Todos os desfechos foram avaliados por entrevista telefônica no terceiro mês pós-alta da UTI, realizada por pesquisadores treinados. A avaliação do status de emprego foi realizada por meio de pergunta direta. Para avaliação da alteração da renda familiar e gastos com saúde, foi questionado se os valores modificaram para mais, para menos ou se mantiveram em comparação a renda e gastos previamente à internação. A taxa de retorno ao trabalho em 3 meses, dentre os pacientes que trabalhavam no momento da internação na UTI, foi considerada como o desfecho primário.

Os desfechos secundários avaliados foram fatores relacionados ao não retorno ao trabalho; alteração da renda familiar e dos custos relacionados à saúde, comparando-se o período anterior e posterior à passagem pela UTI.

Análise estatística

As variáveis categóricas foram descritas na forma de frequência absoluta e relativa, enquanto as variáveis contínuas na forma de média e desvio-padrão, ou mediana e intervalo interquartil (IIQ), conforme distribuição da variável. Os fatores associados ao não retorno ao trabalho foram avaliados com modelos de regressão de Poisson modificada, com estimação robusta para a variância. Todas as variáveis com p < 0,20, nos modelos univariáveis, foram incluídas no modelo multivariável e selecionadas de acordo com o método forward. Os resultados foram apresentados na forma de razão de prevalência (RP) e intervalo de confiança de 95% (IC95%). Os desfechos de variação do gasto em saúde e da renda familiar foram comparados com o teste do qui-quadrado de Pearson. O nível de significância adotado foi de 5% e as análises foram realizadas no software R versão 3.6.0.(3030 R Core Team. R: A language and environment for statistical computing. Vienna, Austria: R Foundation for Statistical Computing, 2019. Available from: https://www.gbif.org/pt/tool/81287/r-a-language-and-environment-for-statistical-computing
https://www.gbif.org/pt/tool/81287/r-a-l...
)

RESULTADOS

Características dos pacientes

As características demográficas e clínicas da coorte, bem como dos dados de gravidade da doença aguda, são mostradas na tabela 1. Foram avaliados 316 pacientes que trabalhavam previamente à admissão na UTI e estavam vivos após 3 meses da alta da UTI (Figura 1).
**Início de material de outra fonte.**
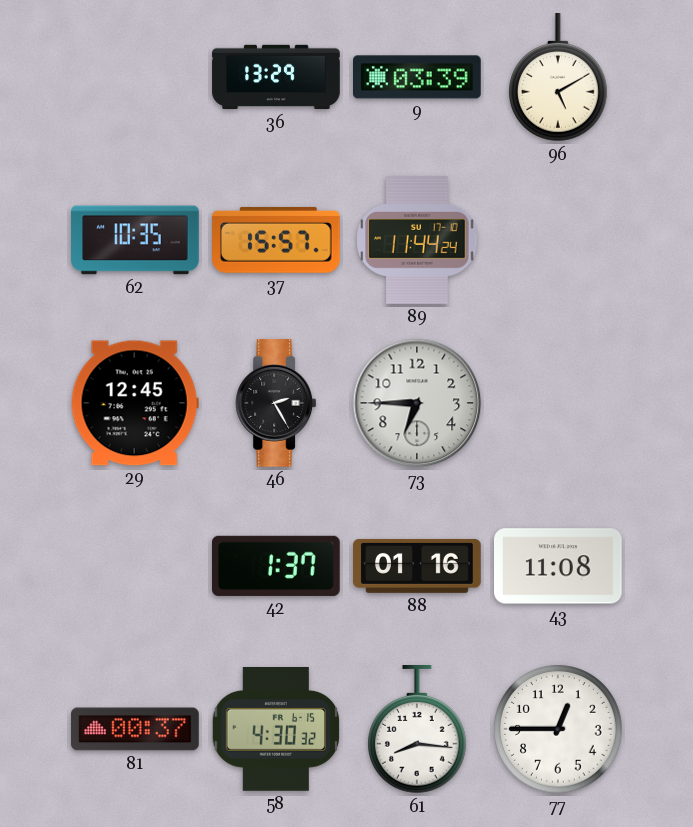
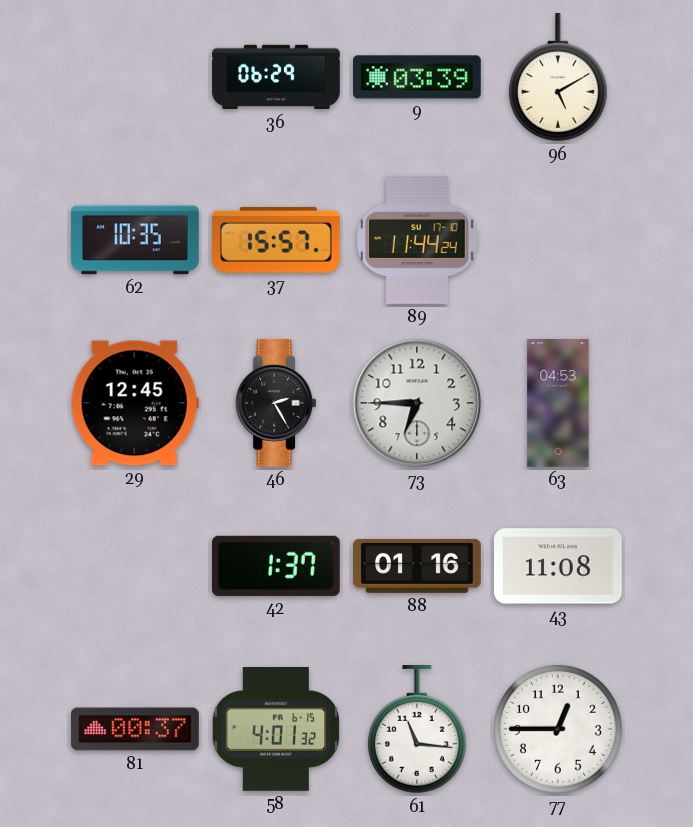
36: 13:29 -> 06:29
63: none -> 04:53
58: 4:30 -> 4:01
61: 8:16 -> 11:16
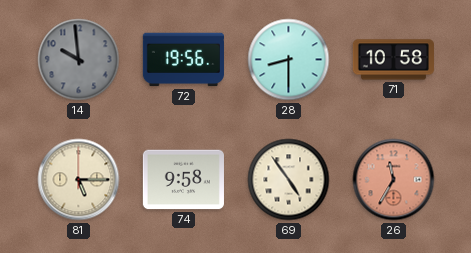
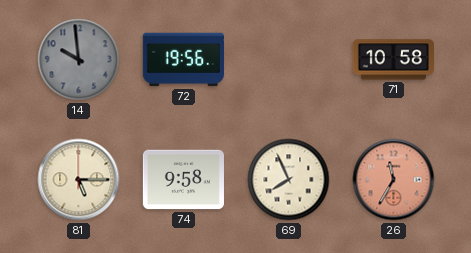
28: 8:30 -> none
69: 4:54 -> 7:56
A mediana de idade dos pacientes inclusos foi de 54 anos (IIQ 36,8 - 63,0), sendo que 22,8% tinham ≥ 65 anos e 33,5% eram mulheres. A mediana de nível de escolaridade foi 11 anos (IIQ 8 - 16). A mediana de renda familiar per capita foi de R$3.088 (IIQ 1.793 - 7.484). Dentre os motivos para a internação na UTI, 69,3% dos pacientes foram admitidos devido a condições clínicas; 15,2% devido à cirurgia eletiva e 15,5% devido à cirurgia de urgência. No momento da alta da UTI, 65,5% dos pacientes apresentaram disfunção cognitiva, 76,1% tinham fraqueza muscular, 60,1% apresentaram sintomas de ansiedade e 78,7% mostravam sintomas de depressão. No terceiro mês pós-alta da UTI, 79,3% dos pacientes apresentavam dependência física e 50,5% tinham perda funcional comparada ao seu estado prévio à internação na UTI.

Tabela 1
Características demográficas e clínicas do pós-alta da unidade de terapia intensiva

Figura 1
Fluxograma da população do estudo.

Probabilidade de não retorno ao trabalho

De 316 pacientes empregados previamente à internação, 193 (61,1%) não retornaram ao trabalho nos 3 meses após a alta da UTI. A figura 2 mostra os principais motivos pelos quais aqueles que trabalhavam previamente à internação na UTI não retornaram ao trabalho nos 3 meses que seguiram à alta da UTI. O afastamento por problemas de saúde (atestado de afastamento vigente fornecido pelo Sistema Único de Saúde - SUS) foi responsável por 91,6% dos casos de não retorno ao trabalho em 3 meses. A pequena percentagem restante não estava trabalhando porque se aposentou nesse período ou perdeu o emprego. Ainda, a aposentadoria foi a principal razão para não trabalhar previamente à internação na UTI, e o afastamento do trabalho por motivos de saúde foi responsável por cerca de 20% dos afastamentos (Figura 3).

Figura 2
Razões para não retornar ao trabalho 3 meses após a alta da unidade de terapia intensiva.

Figura 3
Razões para não trabalhar previamente à internação na unidade de terapia intensiva.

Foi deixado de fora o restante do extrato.